Since Steinhardt first saw Priests and Downtown Boys in New Brunswick two years ago, Don Giovanni has released records by both bands. The Pinkwash LP should be out before the end of the year, and a Priests full-length should be out sometime in 2016. At Sister Polygon, the attention has translated into brisk sales of the bands’ 7-inches; the Downtown Boys record is in its second pressing, and its sales allowed the label to produce the Pinkwash 7-inch.

“It makes sense that there’s crossover” between the two labels, Steinhardt says, “but it is kind of weird and unintentional.” If he’s soured any feelings at Sister Polygon for signing two of the label’s most popular artists, that certainly wasn’t part of the plan, and he’s reminded Jaguar that he recommended Downtown Boys and Pinkwash in the first place.

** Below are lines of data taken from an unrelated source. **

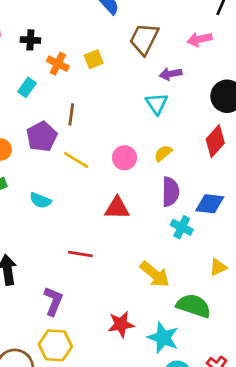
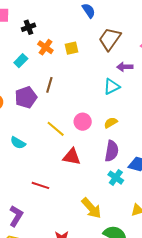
black cross: (30, 40) -> (28, 27), turned -32
cyan triangle: (157, 104) -> (112, 87), turned 30
yellow line: (76, 160) -> (56, 129), moved

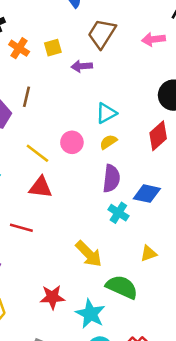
purple arrow: (125, 67) -> (82, 66), moved
cyan triangle: (112, 87) -> (106, 113), moved
red triangle: (72, 157) -> (41, 187), moved

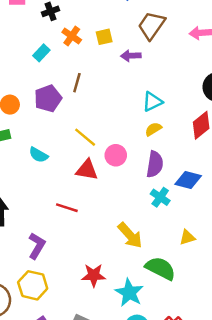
pink circle: (72, 142) -> (116, 155), moved

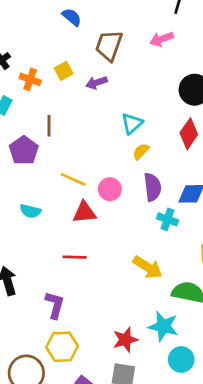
red star: (94, 275) -> (125, 340), moved

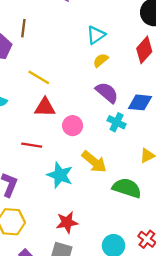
purple semicircle: (152, 187) -> (107, 93), turned -50
pink circle: (110, 189) -> (73, 126), moved
cyan star: (163, 326) -> (60, 175), moved

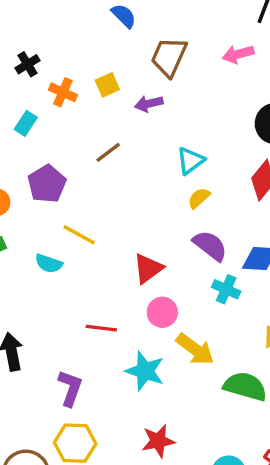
brown line: (23, 28) -> (108, 152), moved, turned 48
yellow line: (39, 77) -> (79, 235), moved
red triangle: (45, 107) -> (148, 268), moved, turned -35
pink circle: (73, 126) -> (162, 312), moved

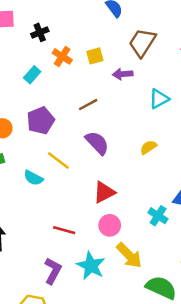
cyan triangle: (190, 161) -> (159, 99), moved
purple semicircle: (210, 246) -> (97, 143), moved
purple L-shape: (70, 388) -> (53, 271), moved

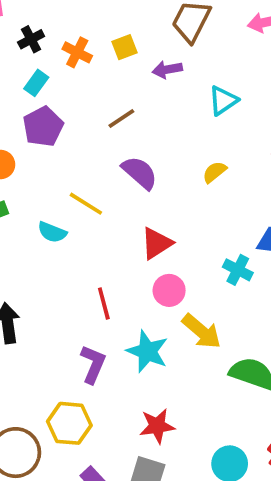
black cross: (40, 32) -> (31, 39), moved
purple pentagon: (41, 121) -> (43, 127), moved
red line: (64, 230) -> (104, 304), turned 65

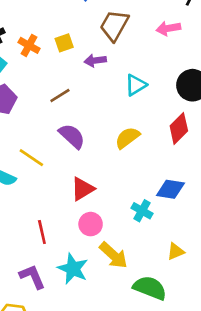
yellow semicircle: (214, 172) -> (127, 138), size x1.4
purple L-shape: (93, 364) -> (32, 277), turned -48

“They are a label that exists with an actual identity. So many labels today have no identity, and are focused on big releases or buzzy things, but the bands have no real identity,” Steinhardt says. “I don’t look to Sister Polygon for what I should put out; I look to them for what I should be listening to.”

Jaguar sees Don Giovanni as the next level up for the bands that have made the jump from Sister Polygon. Whatever Sister Polygon might be in the future, for now, it’s a label run out of a guy’s apartment closet, with no space to store even a few thousand records, let alone a 5,000 or 10,000 run of any one album. If Priests continue to do well as a band, Jaguar suggests, they may have more resources to put into Sister Polygon, and perhaps the label can become what Don Giovanni is now.

Sister Polygon’s owners wouldn’t call the label a tastemaker, far out in front of the encroaching tide of the larger independent music world. “I never thought of Sister Polygon as a stepping stone, like if people don’t have resources, we can give them resources and then can get their foot in the door and move on to better things,” Daniele says. She thinks of the label like this: People start DIY record labels as a way to create something that’s going to last, something people can touch and hold on to. Because maybe the world is fucked, maybe no one cares about what’s going on in your scene, but it matters to the people who are there, who are living it. To those people, it’s still important. It could mean everything.

“For those people, I want to create something,” Daniele says. “A little wall against the flood, you know? Give us a little shelter with each other where we can be together, and appreciate each other’s music, and share it in a physical format.” And if it’s too weird, or political, or challenging? All the better. Let the whole world hear it.